Bienvenue sur mon blog.

(Pas facile d’écrire à la première personne lorsque le style universitaire impose une écriture distanciée. Je vais devoir m’y faire.)

J’ouvre ce blog par les quelques réflexions que m’a inspirées la lecture récente d’un ouvrage intitulé « La méthode Rastignac », écrit par Brigitte Méra. L’auteur a écrit une thèse sur les études philosophiques de Balzac. Selon la 4e de couverture de l’ouvrage, elle est « chargée d’enseignement à l’ISC de Paris, chercheur à Paris IV Sorbonne et conférencière à l’université de Davidson aux Etats-Unis.

Le propos de l’ouvrage, paru en 2009, est astucieux : il s’agit de tirer d’une lecture approfondie de l’œuvre de Balzac – en particulier des ouvrages où intervient Rastignac, modèle de l’arriviste, des préceptes qui puissent guider le lecteur dans sa vie professionnelle actuelle.
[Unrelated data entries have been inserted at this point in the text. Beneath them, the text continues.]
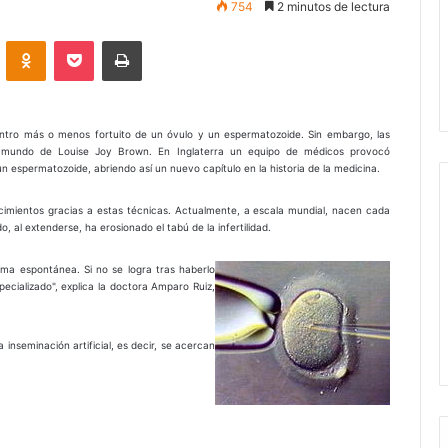
754
2 minutos de lectura
VKontakte
Odnoklassniki
Pocket
Imprimir
ntro más o menos fortuito de un óvulo y un espermatozoide. Sin embargo, las
 mundo de Louise Joy Brown. En Inglaterra un equipo de médicos provocó
un espermatozoide, abriendo así un nuevo capítulo en la historia de la medicina.
cimientos gracias a estas técnicas. Actualmente, a escala mundial, nacen cada
, al extenderse, ha erosionado el tabú de la infertilidad.
orma espontánea. Si no se logra tras haberlo
cializado", explica la doctora Amparo Ruiz,
a inseminación artificial, es decir, se acercan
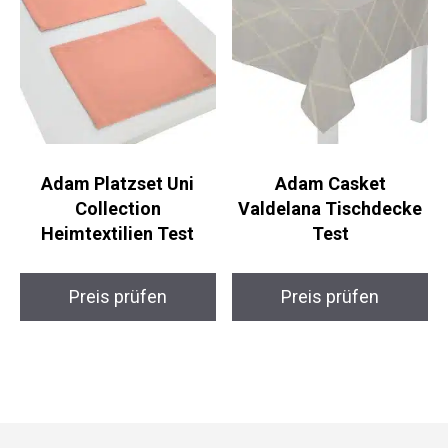
Adam Platzset Uni
Adam Casket
Collection
Valdelana Tischdecke
Heimtextilien Test
Test
Preis prüfen
Preis prüfen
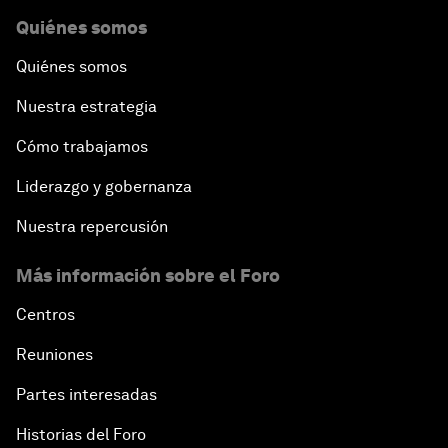
Quiénes somos
Quiénes somos
Nuestra estrategia
Cómo trabajamos
Liderazgo y gobernanza
Nuestra repercusión
Más información sobre el Foro
Centros
Reuniones
Partes interesadas
Historias del Foro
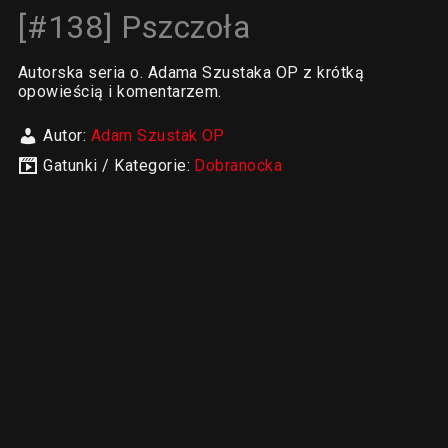
[#138] Pszczoła
Autorska seria o. Adama Szustaka OP z krótką
opowieścią i komentarzem.
Autor:
Adam Szustak OP
Gatunki / Kategorie:
Dobranocka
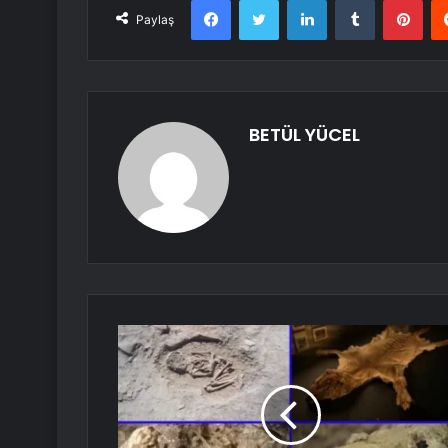
Paylaş
BETÜL YÜCEL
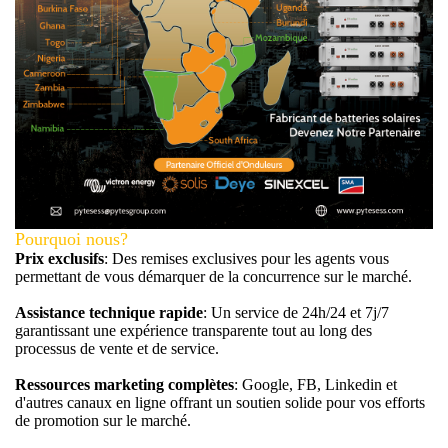
Pourquoi nous?
Prix exclusifs
: Des remises exclusives pour les agents vous
permettant de vous démarquer de la concurrence sur le marché.
Assistance technique rapide
: Un service de 24h/24 et 7j/7
garantissant une expérience transparente tout au long des
processus de vente et de service.
Ressources marketing complètes
: Google, FB, Linkedin et
d'autres canaux en ligne offrant un soutien solide pour vos efforts
de promotion sur le marché.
Une démarche dite « accommodatrice », pour reprendre l’expression de Franck Kermode (1973), cité par B. Méra, que l’on rencontre assez fréquemment. Pierre Fayard a pratiqué ainsi avec l’art de la guerre, de Sun Tsu, par exemple.

Si l’ouvrage se lit avec intérêt, nous nous arrêterons seulement ici sur les pages 122 à 129 intitulées « se constituer des réseaux » puis « des lieux de sociabilité ».

Page 122, en ouverture du passage, B. Méra écrit : « Faire fructifier son capital, qu’il soit intellectuel, mondain ou financier, apparaît comme une priorité, un devoir. Tout doit concourir à la réussite. Comment mieux le faire fructifier que d’entretenir ses relations, de les cultiver ? Etre convivial, avoir des relations, c’est bien ; se constituer un réseau et le faire vivre, c’est encore mieux. Le réseau fait gagner du temps, trouver des solutions plus futées et économiser de l’énergie. C’est devenu une compétence stratégique. »

Partant de ce principe, l’auteur souligne, pour Balzac, « l’importance de côtoyer plusieurs milieux pour élargir ses connaissances et élargir son savoir, car sinon on court le risque de devenir stupide. » Elle  ajoute que « Rastignac nous enseigne à sa manière que pour se faire connaître, il faut se montrer et être vu de tous. »

Rien de neuf, mais une confirmation de principes dynamiques classiques du réseau.

Une chose, cependant, à noter. Brigitte Méra insiste sur le caractère particulier de la période post-révolutionnaire dans laquelle Balzac situe l’action de ses personnages : « tout a changé dans la société postrévolutionnaire. Les liens sociaux sont à réinventer, en particulier les lieux de sociabilité pour les « gens du monde » (p. 128). Cela me rappelle un certain discours actuel…

Un conseil : ne pas chercher à imiter Rastignac sans analyser le contexte social global.

Christian Marcon

Brigitte Méra, La méthode Rastignac, Editions Tallandier, 2009, 295 p.